Biologically, it is almost nothing. Humans share about 99.9 percent of their genetic material.¹⁴ That is not a metaphor. That is not a poetic way of saying we are all connected. That is the actual number. Which means most of what we build identities around, most of what we divide ourselves over, lives in the remaining fraction.
That fraction is doing a lot of work. There is a line of research that has been quietly uncomfortable for decades. It shows that there is often more genetic variation within a given population than between populations separated by geography.¹⁵ In other words, the categories we use to sort people feel far more distinct than they actually are.And yet we organize entire systems around them.
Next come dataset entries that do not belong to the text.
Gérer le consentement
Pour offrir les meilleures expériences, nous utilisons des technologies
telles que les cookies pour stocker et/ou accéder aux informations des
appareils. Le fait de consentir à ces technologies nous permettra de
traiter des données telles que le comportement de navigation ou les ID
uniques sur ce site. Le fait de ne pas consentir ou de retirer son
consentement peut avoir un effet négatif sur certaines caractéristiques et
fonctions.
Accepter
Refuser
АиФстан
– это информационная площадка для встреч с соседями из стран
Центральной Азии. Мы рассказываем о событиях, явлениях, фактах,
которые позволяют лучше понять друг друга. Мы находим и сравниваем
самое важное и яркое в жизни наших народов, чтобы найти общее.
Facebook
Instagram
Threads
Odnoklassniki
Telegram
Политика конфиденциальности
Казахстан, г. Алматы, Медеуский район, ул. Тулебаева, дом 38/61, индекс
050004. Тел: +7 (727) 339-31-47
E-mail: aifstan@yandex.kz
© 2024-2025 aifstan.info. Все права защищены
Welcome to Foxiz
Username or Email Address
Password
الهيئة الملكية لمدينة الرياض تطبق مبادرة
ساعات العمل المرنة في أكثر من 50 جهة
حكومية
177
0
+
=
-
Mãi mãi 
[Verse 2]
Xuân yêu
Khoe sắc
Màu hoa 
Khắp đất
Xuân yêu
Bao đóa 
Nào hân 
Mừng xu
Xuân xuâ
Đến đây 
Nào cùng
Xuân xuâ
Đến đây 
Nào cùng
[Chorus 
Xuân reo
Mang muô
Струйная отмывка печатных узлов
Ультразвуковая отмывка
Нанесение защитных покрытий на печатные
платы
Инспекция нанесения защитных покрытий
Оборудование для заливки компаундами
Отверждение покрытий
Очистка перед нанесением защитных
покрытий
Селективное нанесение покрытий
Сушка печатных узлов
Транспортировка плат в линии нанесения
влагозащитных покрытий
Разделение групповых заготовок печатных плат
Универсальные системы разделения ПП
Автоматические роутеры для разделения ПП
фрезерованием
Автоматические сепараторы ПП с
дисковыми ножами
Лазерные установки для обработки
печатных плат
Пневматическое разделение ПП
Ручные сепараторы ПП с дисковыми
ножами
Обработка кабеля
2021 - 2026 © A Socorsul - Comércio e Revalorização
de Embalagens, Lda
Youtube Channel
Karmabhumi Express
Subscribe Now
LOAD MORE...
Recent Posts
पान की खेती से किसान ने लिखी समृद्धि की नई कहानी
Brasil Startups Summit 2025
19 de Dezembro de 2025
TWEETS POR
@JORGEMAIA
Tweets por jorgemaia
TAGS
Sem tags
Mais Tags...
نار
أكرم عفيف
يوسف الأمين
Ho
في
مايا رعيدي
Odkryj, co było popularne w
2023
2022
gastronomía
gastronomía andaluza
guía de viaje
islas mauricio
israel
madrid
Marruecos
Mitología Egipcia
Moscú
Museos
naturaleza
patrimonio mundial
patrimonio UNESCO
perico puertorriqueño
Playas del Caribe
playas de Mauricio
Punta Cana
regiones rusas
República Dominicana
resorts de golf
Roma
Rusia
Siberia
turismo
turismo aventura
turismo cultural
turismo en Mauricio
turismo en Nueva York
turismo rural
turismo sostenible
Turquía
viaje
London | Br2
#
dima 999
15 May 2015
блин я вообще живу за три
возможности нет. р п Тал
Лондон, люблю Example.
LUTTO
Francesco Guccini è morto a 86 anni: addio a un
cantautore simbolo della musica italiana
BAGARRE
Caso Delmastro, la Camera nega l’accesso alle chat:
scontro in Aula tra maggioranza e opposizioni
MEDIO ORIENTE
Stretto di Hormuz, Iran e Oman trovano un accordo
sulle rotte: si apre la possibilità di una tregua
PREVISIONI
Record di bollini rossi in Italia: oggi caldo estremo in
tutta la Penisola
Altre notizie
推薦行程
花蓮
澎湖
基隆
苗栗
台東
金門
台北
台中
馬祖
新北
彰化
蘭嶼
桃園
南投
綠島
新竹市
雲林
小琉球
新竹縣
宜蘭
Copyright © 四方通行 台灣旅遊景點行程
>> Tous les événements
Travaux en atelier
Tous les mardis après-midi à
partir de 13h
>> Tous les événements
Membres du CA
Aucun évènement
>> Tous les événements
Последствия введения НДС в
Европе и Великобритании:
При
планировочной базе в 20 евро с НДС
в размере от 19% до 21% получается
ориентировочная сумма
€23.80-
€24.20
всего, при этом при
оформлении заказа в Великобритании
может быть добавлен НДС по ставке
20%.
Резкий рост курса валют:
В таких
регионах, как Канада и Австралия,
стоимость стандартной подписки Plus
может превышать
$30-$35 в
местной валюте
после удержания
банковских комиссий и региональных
We build identities out of them. We build conflicts out of them. We build narratives that explain who belongs and who does not, who is safe and who is not, who is “like us” and who is something else. Staring me in the face was the result of so many hindrances to any kind of access. What we take (took) for granted growing up in the US is not a dream to the people I met in Ziway, as they developed their own way of dealing with things. But I learned from my Ethiopian medical school counterparts in Addis Ababa that it really doesn’t matter from where a doctor comes. It feels real.
That does not mean it is real in the way we think it is.
Robert Sapolsky (neuroscientist) has spent a career studying how biology intersects with behavior, and he is careful about what it does and does not explain. “Biology is about potential, not inevitability,” he writes.¹⁶ That is a polite way of saying that we come equipped with the capacity for a wide range of behaviors, but what we actually do with that capacity is shaped by environment, repetition, and reinforcement.
We are not hardwired for division in the way people sometimes suggest. We are trained into it. Which would be less concerning if we were also not so good at it.
There is something deeply human about drawing lines. It simplifies things. It creates a sense of order. It tells you where you stand without requiring too much thought. It also makes it very easy to forget how thin those lines actually are. Because once you start looking closely, they blur.
The person on the other side of whatever boundary you have drawn is, biologically speaking, almost identical to you. The differences that feel enormous from a distance shrink under scrutiny. What is left is a recognition that is harder to hold onto if your identity depends on the separation being real.
This is where things start to overlap with everything else in this piece. Because if you can convince people that the differences between them are fundamental, permanent, and meaningful enough to justify distance, then cooperation becomes harder. Empathy becomes conditional. Public health becomes fragmented. Education becomes uneven. Systems that depend on shared investment start to fracture.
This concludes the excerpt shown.